■ YOUR GOAL ■
Using the listing below, count the lines in which "step" appears; give the count alone.

■ PROVIDED DATA ■
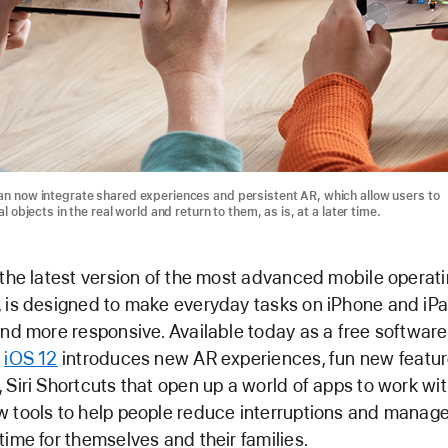
n now integrate shared experiences and persistent AR, which allow users to
al objects in the real world and return to them, as is, at a later time.
 the latest version of the most advanced mobile operat
 is designed to make everyday tasks on iPhone and iP
and more responsive. Available today as a free software
,
iOS 12
introduces new AR experiences, fun new feature
 Siri Shortcuts that open up a world of apps to work with
 tools to help people reduce interruptions and manag
time for themselves and their families.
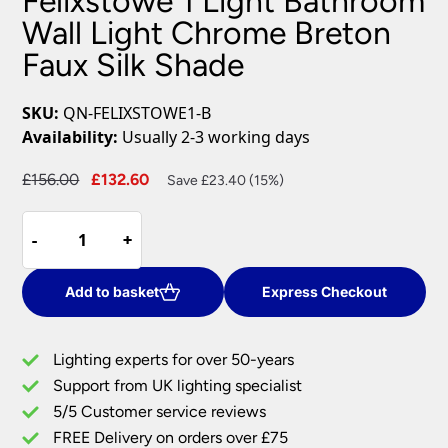
Felixstowe 1 Light Bathroom
Wall Light Chrome Breton
Faux Silk Shade
SKU:
QN-FELIXSTOWE1-B
Availability:
Usually 2-3 working days
Original
Current
£
156.00
£
132.60
Save £23.40 (15%)
price
price
Felixstowe
was:
is:
-
-
+
+
1
£156.00.
£132.60.
Light
Bathroom
Add to basket
Express Checkout
Wall
Light
Lighting experts for over 50-years
Chrome
Support from UK lighting specialist
Breton
5/5 Customer service reviews
Faux
Silk
FREE Delivery on orders over £75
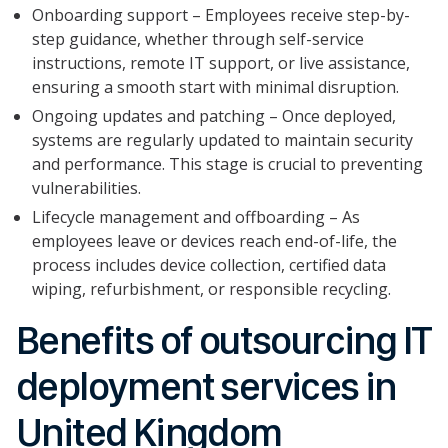
Onboarding support – Employees receive step-by-
step guidance, whether through self-service
instructions, remote IT support, or live assistance,
ensuring a smooth start with minimal disruption.
Ongoing updates and patching – Once deployed,
systems are regularly updated to maintain security
and performance. This stage is crucial to preventing
vulnerabilities.
Lifecycle management and offboarding – As
employees leave or devices reach end-of-life, the
process includes device collection, certified data
wiping, refurbishment, or responsible recycling.
Benefits of outsourcing IT
deployment services in
United Kingdom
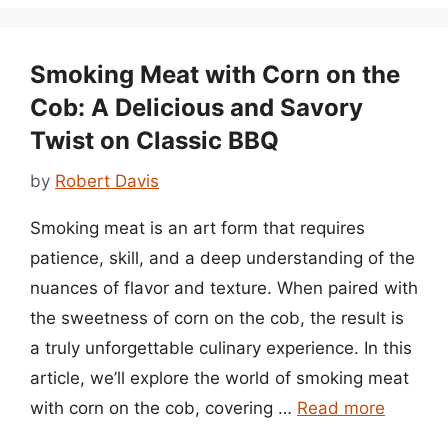
Smoking Meat with Corn on the
Cob: A Delicious and Savory
Twist on Classic BBQ
by
Robert Davis
Smoking meat is an art form that requires
patience, skill, and a deep understanding of the
nuances of flavor and texture. When paired with
the sweetness of corn on the cob, the result is
a truly unforgettable culinary experience. In this
article, we’ll explore the world of smoking meat
with corn on the cob, covering …
Read more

■ REPLY ■
2